YOUR ASSIGNMENT:
Word-for-word transcription is needed for all of the entries.

◆ ◆ ◆ ◆ ◆ ◆ ◆

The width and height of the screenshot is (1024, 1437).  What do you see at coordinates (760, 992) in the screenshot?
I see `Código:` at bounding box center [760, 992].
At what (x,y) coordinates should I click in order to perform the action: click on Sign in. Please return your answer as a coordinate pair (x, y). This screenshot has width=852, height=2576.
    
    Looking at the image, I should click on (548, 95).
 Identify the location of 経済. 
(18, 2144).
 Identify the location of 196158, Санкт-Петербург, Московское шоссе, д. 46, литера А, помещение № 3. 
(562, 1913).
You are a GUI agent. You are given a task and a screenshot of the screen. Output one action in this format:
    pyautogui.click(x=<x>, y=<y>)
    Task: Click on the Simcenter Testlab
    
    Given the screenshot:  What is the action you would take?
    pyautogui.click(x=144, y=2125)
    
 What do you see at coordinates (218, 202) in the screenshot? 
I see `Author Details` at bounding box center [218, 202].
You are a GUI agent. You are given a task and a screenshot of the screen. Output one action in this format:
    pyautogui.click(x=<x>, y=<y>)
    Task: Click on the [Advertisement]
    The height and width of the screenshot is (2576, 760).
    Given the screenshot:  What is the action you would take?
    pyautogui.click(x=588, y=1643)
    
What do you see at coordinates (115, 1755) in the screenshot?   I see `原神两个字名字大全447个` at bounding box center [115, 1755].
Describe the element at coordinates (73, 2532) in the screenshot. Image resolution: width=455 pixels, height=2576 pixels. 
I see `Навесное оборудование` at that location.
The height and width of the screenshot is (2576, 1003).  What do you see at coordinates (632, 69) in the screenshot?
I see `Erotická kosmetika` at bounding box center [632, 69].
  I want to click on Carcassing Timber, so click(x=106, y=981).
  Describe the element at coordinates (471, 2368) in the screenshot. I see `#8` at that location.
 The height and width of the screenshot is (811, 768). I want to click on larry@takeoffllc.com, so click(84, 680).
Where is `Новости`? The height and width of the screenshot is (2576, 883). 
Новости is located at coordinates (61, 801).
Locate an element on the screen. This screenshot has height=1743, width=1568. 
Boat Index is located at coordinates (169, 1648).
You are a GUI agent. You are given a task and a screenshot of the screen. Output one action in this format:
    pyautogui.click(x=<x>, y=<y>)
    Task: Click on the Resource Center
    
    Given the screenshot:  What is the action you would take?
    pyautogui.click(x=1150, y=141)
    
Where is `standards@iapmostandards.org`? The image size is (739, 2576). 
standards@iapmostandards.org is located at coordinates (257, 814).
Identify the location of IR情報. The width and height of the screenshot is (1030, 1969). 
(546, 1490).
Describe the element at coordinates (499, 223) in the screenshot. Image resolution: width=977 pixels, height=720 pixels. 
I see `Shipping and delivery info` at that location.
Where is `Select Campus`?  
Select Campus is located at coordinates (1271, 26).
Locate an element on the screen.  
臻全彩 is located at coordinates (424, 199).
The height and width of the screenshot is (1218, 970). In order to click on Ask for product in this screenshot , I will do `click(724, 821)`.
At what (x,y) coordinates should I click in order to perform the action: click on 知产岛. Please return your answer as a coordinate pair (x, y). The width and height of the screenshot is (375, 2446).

◆ ◆ ◆ ◆ ◆ ◆ ◆

WRITTEN REPLY:
The width and height of the screenshot is (1024, 1437).  What do you see at coordinates (760, 992) in the screenshot?
I see `Código:` at bounding box center [760, 992].
At what (x,y) coordinates should I click in order to perform the action: click on Sign in. Please return your answer as a coordinate pair (x, y). This screenshot has width=852, height=2576.
    
    Looking at the image, I should click on (548, 95).
 Identify the location of 経済. 
(18, 2144).
 Identify the location of 196158, Санкт-Петербург, Московское шоссе, д. 46, литера А, помещение № 3. 
(562, 1913).
You are a GUI agent. You are given a task and a screenshot of the screen. Output one action in this format:
    pyautogui.click(x=<x>, y=<y>)
    Task: Click on the Simcenter Testlab
    
    Given the screenshot:  What is the action you would take?
    pyautogui.click(x=144, y=2125)
    
 What do you see at coordinates (218, 202) in the screenshot? 
I see `Author Details` at bounding box center [218, 202].
You are a GUI agent. You are given a task and a screenshot of the screen. Output one action in this format:
    pyautogui.click(x=<x>, y=<y>)
    Task: Click on the [Advertisement]
    The height and width of the screenshot is (2576, 760).
    Given the screenshot:  What is the action you would take?
    pyautogui.click(x=588, y=1643)
    
What do you see at coordinates (115, 1755) in the screenshot?   I see `原神两个字名字大全447个` at bounding box center [115, 1755].
Describe the element at coordinates (73, 2532) in the screenshot. Image resolution: width=455 pixels, height=2576 pixels. 
I see `Навесное оборудование` at that location.
The height and width of the screenshot is (2576, 1003).  What do you see at coordinates (632, 69) in the screenshot?
I see `Erotická kosmetika` at bounding box center [632, 69].
  I want to click on Carcassing Timber, so click(x=106, y=981).
  Describe the element at coordinates (471, 2368) in the screenshot. I see `#8` at that location.
 The height and width of the screenshot is (811, 768). I want to click on larry@takeoffllc.com, so click(84, 680).
Where is `Новости`? The height and width of the screenshot is (2576, 883). 
Новости is located at coordinates (61, 801).
Locate an element on the screen. This screenshot has height=1743, width=1568. 
Boat Index is located at coordinates (169, 1648).
You are a GUI agent. You are given a task and a screenshot of the screen. Output one action in this format:
    pyautogui.click(x=<x>, y=<y>)
    Task: Click on the Resource Center
    
    Given the screenshot:  What is the action you would take?
    pyautogui.click(x=1150, y=141)
    
Where is `standards@iapmostandards.org`? The image size is (739, 2576). 
standards@iapmostandards.org is located at coordinates (257, 814).
Identify the location of IR情報. The width and height of the screenshot is (1030, 1969). 
(546, 1490).
Describe the element at coordinates (499, 223) in the screenshot. Image resolution: width=977 pixels, height=720 pixels. 
I see `Shipping and delivery info` at that location.
Where is `Select Campus`?  
Select Campus is located at coordinates (1271, 26).
Locate an element on the screen.  
臻全彩 is located at coordinates (424, 199).
The height and width of the screenshot is (1218, 970). In order to click on Ask for product in this screenshot , I will do `click(724, 821)`.
At what (x,y) coordinates should I click in order to perform the action: click on 知产岛. Please return your answer as a coordinate pair (x, y). The width and height of the screenshot is (375, 2446).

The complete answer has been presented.